We get this question a lot – and we posed it as a multiple-choice trivia question this week on our Facebook page. Now it’s time to reveal the answer. Which is the oldest item in Special Collections?
And the winner is… The Mesopotamian Clay Tablet
As far as we know, this cuneiform tablet dates to around 2500 B.C.E., making it the oldest item held in Special Collections (it predates the next oldest item, an Egyptian scarab seal, by about 500 years).
This tablet is one of eight held in the Special Collections department. Although the other seven tablets have been translated, this one has never been deciphered. If you read any of the ancient Near Eastern dialects, we’d love to hear from you!
For more information about the cuneiform tablets in Special Collections, see the online exhibit Cuneiform Tablets: Records of Ancient Mesopotamia.
What about the other options?
This was a tough question, because all of the items were the oldest in one way or another.
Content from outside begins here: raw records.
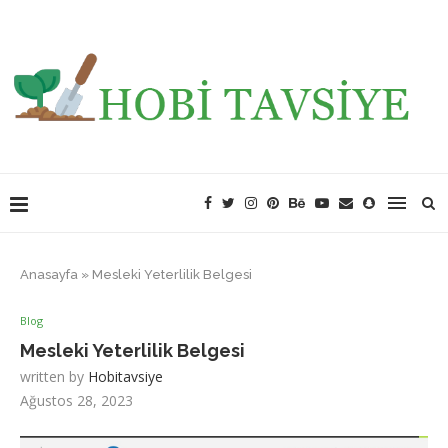
Anasayfa
»
Mesleki Yeterlilik Belgesi
Blog
Mesleki Yeterlilik Belgesi
written by
Hobitavsiye
Ağustos 28, 2023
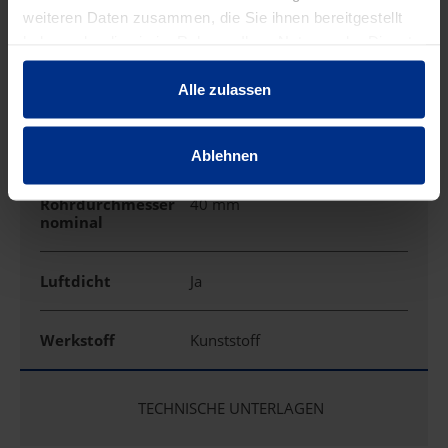
weiteren Daten zusammen, die Sie ihnen bereitgestellt
haben oder die sie im Rahmen Ihrer Nutzung der Dienste
gesammelt haben.
Art des Rohres
starr/flexibel
Alle zulassen
Farbe
grau
Ablehnen
Für
Rohrdurchmesser
40 mm
nominal
Luftdicht
Ja
Werkstoff
Kunststoff
TECHNISCHE UNTERLAGEN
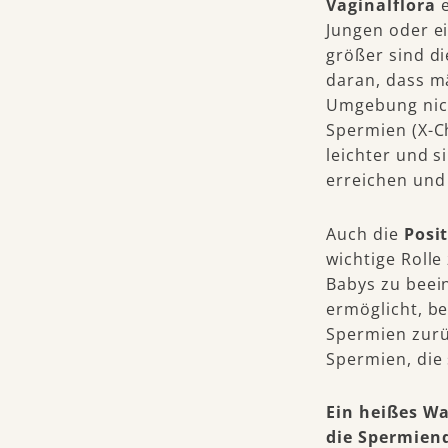
Vaginalflora
Jungen oder e
größer sind d
daran, dass m
Umgebung nich
Spermien (X-
leichter und s
erreichen und
Auch die
Posi
wichtige Rolle
Babys zu beein
ermöglicht, be
Spermien zurü
Spermien, die 
Ein heißes Wa
die Spermienq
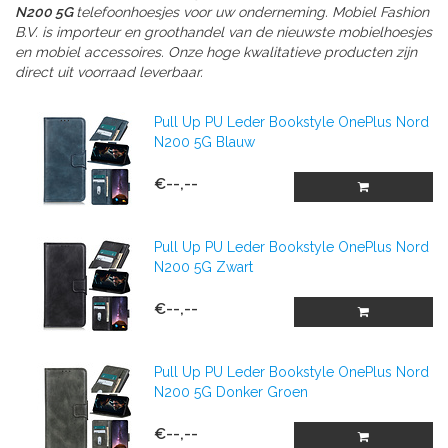
N200 5G
telefoonhoesjes voor uw onderneming. Mobiel Fashion
B.V. is importeur en groothandel van de nieuwste mobielhoesjes
en mobiel accessoires. Onze hoge kwalitatieve producten zijn
direct uit voorraad leverbaar.
Pull Up PU Leder Bookstyle OnePlus Nord
N200 5G Blauw
€--,--
Pull Up PU Leder Bookstyle OnePlus Nord
N200 5G Zwart
€--,--
Pull Up PU Leder Bookstyle OnePlus Nord
N200 5G Donker Groen
€--,--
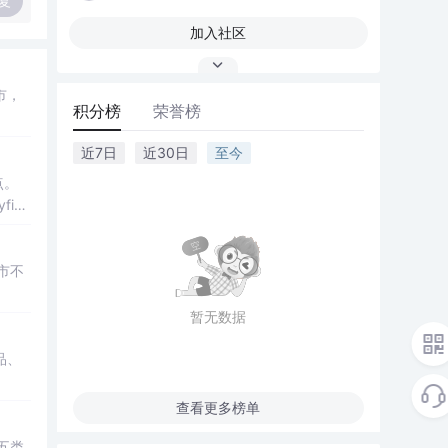
复
加入社区
市，
积分榜
荣誉榜
近7日
近30日
至今
点。
in
市不
暂无数据
品、
查看更多榜单
盖五类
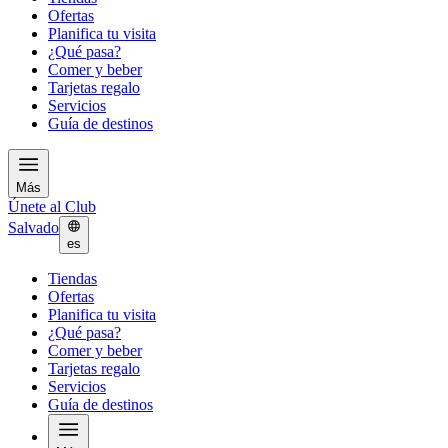
Ofertas
Planifica tu visita
¿Qué pasa?
Comer y beber
Tarjetas regalo
Servicios
Guía de destinos
Más
Únete al Club
Salvado
es
Tiendas
Ofertas
Planifica tu visita
¿Qué pasa?
Comer y beber
Tarjetas regalo
Servicios
Guía de destinos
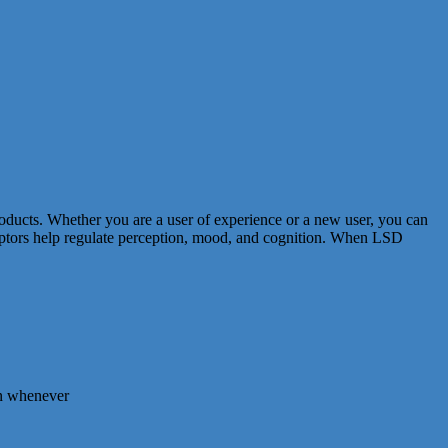
roducts. Whether you are a user of experience or a new user, you can
ceptors help regulate perception, mood, and cognition. When LSD
on whenever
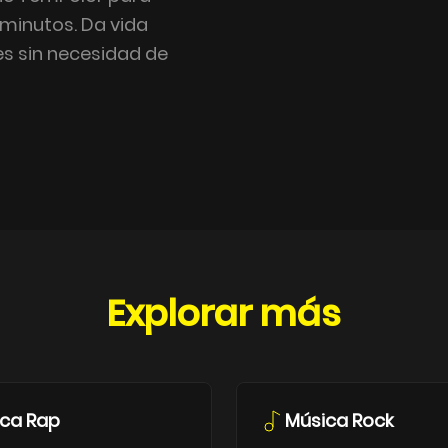
 minutos. Da vida
s sin necesidad de
Explorar más
ca Rap
Música Rock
More information below.
The Hebrew Scroll
If you guessed that the scroll represents the oldest book form in Special Collections, you were right! The scroll predated the codex (the form we usually associate with a book nowadays) by thousands of years.
In most of the Western world, the codex replaced the scroll gradually, from around 300 to 500 A.D. However, among Jewish communities, the scroll retained its place as the primary form for storing and transmitting information. Jewish congregations still use temple scrolls produced to strict specifications in their rituals of worship.
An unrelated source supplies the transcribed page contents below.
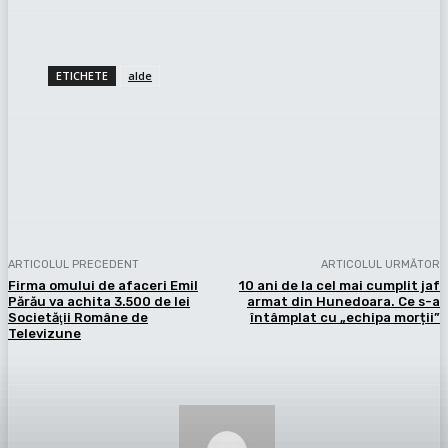
ETICHETE
alde
Facebook
X
Pinterest
WhatsApp
ARTICOLUL PRECEDENT
ARTICOLUL URMĂTOR
Firma omului de afaceri Emil
10 ani de la cel mai cumplit jaf
Părău va achita 3.500 de lei
armat din Hunedoara. Ce s-a
Societăţii Române de
întâmplat cu „echipa morții”
Televizune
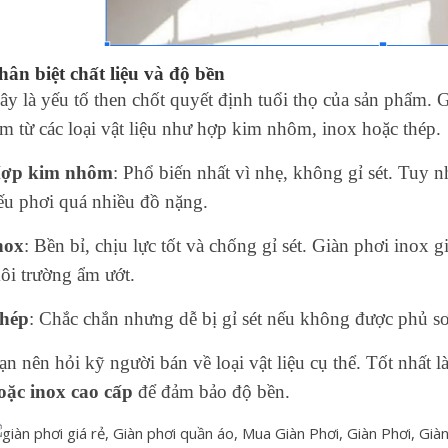
hân biệt chất liệu và độ bền
ây là yếu tố then chốt quyết định tuổi thọ của sản phẩm.
àm từ các loại vật liệu như hợp kim nhôm, inox hoặc thép.
ợp kim nhôm
: Phổ biến nhất vì nhẹ, không gỉ sét. Tuy 
ếu phơi quá nhiều đồ nặng.
nox
: Bền bỉ, chịu lực tốt và chống gỉ sét. Giàn phơi inox gi
ôi trường ẩm ướt.
hép
: Chắc chắn nhưng dễ bị gỉ sét nếu không được phủ s
ạn nên hỏi kỹ người bán về loại vật liệu cụ thể. Tốt nhất 
oặc inox cao cấp
để đảm bảo độ bền.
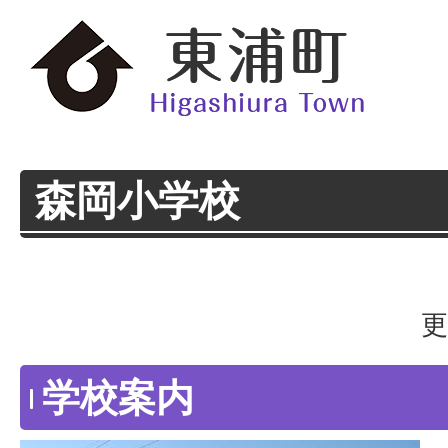
森岡小学校
更
学校案内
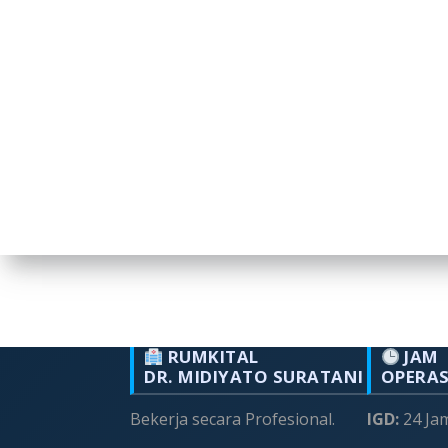
RUMKITAL
JAM
DR. MIDIYATO SURATANI
OPERA
Bekerja secara Profesional.
IGD:
24 Ja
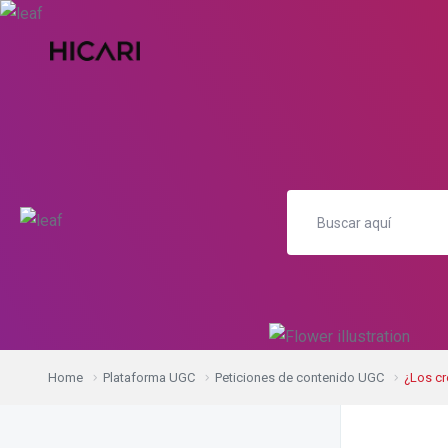
Home
Plataforma UGC
Peticiones de contenido UGC
¿Los cr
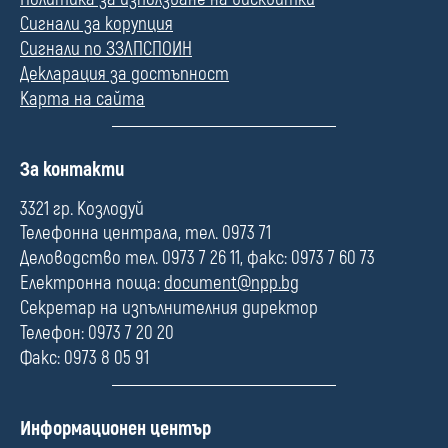
Сигнали за корупция
Сигнали по ЗЗЛПСПОИН
Декларация за достъпност
Карта на сайта
П
За контакти
о
л
3321 гр. Козлодуй
е
Телефонна централа, тел. 0973 71
Деловодство тел. 0973 7 26 11, факс: 0973 7 60 73
Електронна поща:
document@npp.bg
Секретар на изпълнителния директор
Телефон: 0973 7 20 20
Факс: 0973 8 05 91
П
Информационен център
о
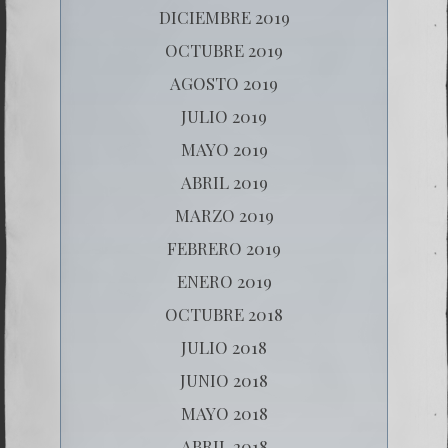
DICIEMBRE 2019
OCTUBRE 2019
AGOSTO 2019
JULIO 2019
MAYO 2019
ABRIL 2019
MARZO 2019
FEBRERO 2019
ENERO 2019
OCTUBRE 2018
JULIO 2018
JUNIO 2018
MAYO 2018
ABRIL 2018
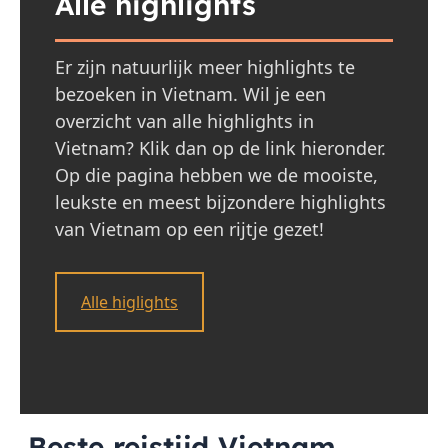
Alle highlights
Er zijn natuurlijk meer highlights te
bezoeken in Vietnam. Wil je een
overzicht van alle highlights in
Vietnam? Klik dan op de link hieronder.
Op die pagina hebben we de mooiste,
leukste en meest bijzondere highlights
van Vietnam op een rijtje gezet!
Alle higlights
Beste reistijd Vietnam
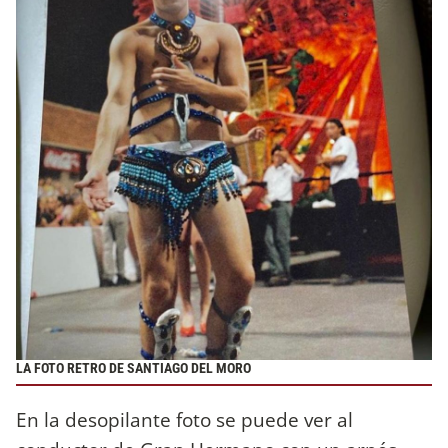
LA FOTO RETRO DE SANTIAGO DEL MORO
En la desopilante foto se puede ver al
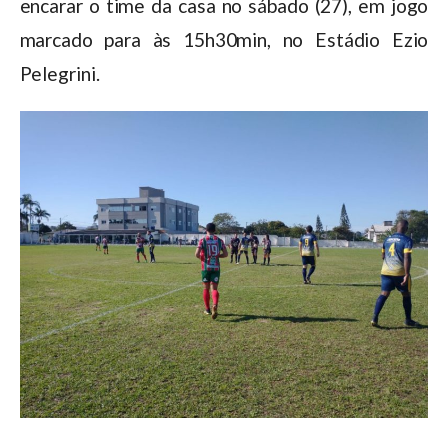
encarar o time da casa no sábado (27), em jogo
marcado para às 15h30min, no Estádio Ezio
Pelegrini.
Although it’s old, this parchment scroll is far from ancient. It dates from the 1600s, contains the Book of Ruth, and was probably not produced for temple reading. It fits conveniently into the hand, the perfect size for personal study.
The Latin Manuscript Codex
This manuscript copy of De Constructione by Priscianus dates to around 1150 A.D. Although Special Collections holds manuscript fragments that are older, this is the oldest complete book in the collection. It is a work on grammar, written in Latin with passages in Greek.
The binding of this manuscript was done later than the text, but it is also interesting because it’s a good example of a fifteenth-century German binding in blind-tooled pigskin. The back board still shows discoloration from the former site of a metal clasp.
The Egyptian Papyrus Fragment
Dating from approximately 1500-1100 B.C.E., this fragment from the Egyptian Book of the Dead isn’t the oldest item in Special Collections – but it is the oldest piece of writing on papyrus in Special Collections.
Papyrus is a plant that grows along the marshy banks of the Nile River, and the ancient Egyptians used it to make a paper-like substance for writing. Papyrus became one of Egypt’s main exports and was used throughout the ancient world, in Greece, modern-day Turkey, and the Middle East.